Baku, Azerbaijan, July 3
By Anvar Mammadov - Trend:
The China’s yuan (CNY) weakened further overnight after Chinese authorities set the fix lower for the CNY once again, with USD/CNY rising above 6.72 overnight before settling back toward 6.67 as of this writing, Head of FX Strategy at Saxo Bank John Hardy told Trend on July 3.
At its weakest levels overnight, the currency had weakened over 4.5 percent versus the US dollar in the space of less than three weeks, he noted.
“The key question here is whether China is trying to send a message to President Trump in the showdown over trade or whether the message is intended for the Powell Fed,” Hardy said. “In other words, China may be looking back to the early 2016 timeframe and how the strong US dollar finally triggered then-Fed chair Yellen to back away on forward guidance on further rate hikes – seen at the time as the key change of course that revived global markets.”
“Perhaps China is hoping it can trigger a similar reassessment from the Fed this time around as China’s policy needs at the moment sharply diverge from those of the US,” the expert added. “If so, it is a risky gambit and could get Trump’s attention first.”
In Australia, the Reserve Bank of Australia left rates unchanged and left the language on the economy unchanged, though it highlighted new risks, including tightening global financial conditions and the higher funding costs in Australia domestically, according to the expert.
“Nevertheless, Australian markets are oddly ebullient, with the widely followed ASX 200 index reaching record highs even as the market frets the risk of a yuan devaluation and key commodity price developments have been less than inspiring,” he said.

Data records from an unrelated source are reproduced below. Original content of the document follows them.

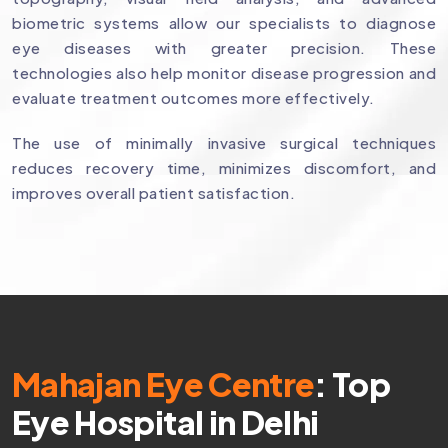
biometric systems allow our specialists to diagnose
eye diseases with greater precision. These
technologies also help monitor disease progression and
evaluate treatment outcomes more effectively.
The use of minimally invasive surgical techniques
reduces recovery time, minimizes discomfort, and
improves overall patient satisfaction.
Mahajan Eye Centre
: Top
Eye Hospital in Delhi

“In Germany, Chancellor Merkel and her coalition partner’s leader Seehofer struck a deal on dealing with migrants that has saved the nearly 70-year-old coalition for now, as new transit centers will be setup along the German and Austrian border to process migrants and seek to return them to the countries that are processing their cases,” Hardy noted.
“This provided little upside for the euro overnight as the currency remains mired in the range between 1.1500 and 1.1700+ versus the US dollar,” he said. “The run from here through the end of this week looks pivotal for the US dollar, which has gotten stuck in a nervous area in the majors – the FOMC minutes are unfortunate in that they pre-date the latest move in the Chinese currency, so the market may have to wait for the July 17 Powell testimony before Congress for a better feel for the Fed’s current thinking. So It will be up to economic data to carry the day.”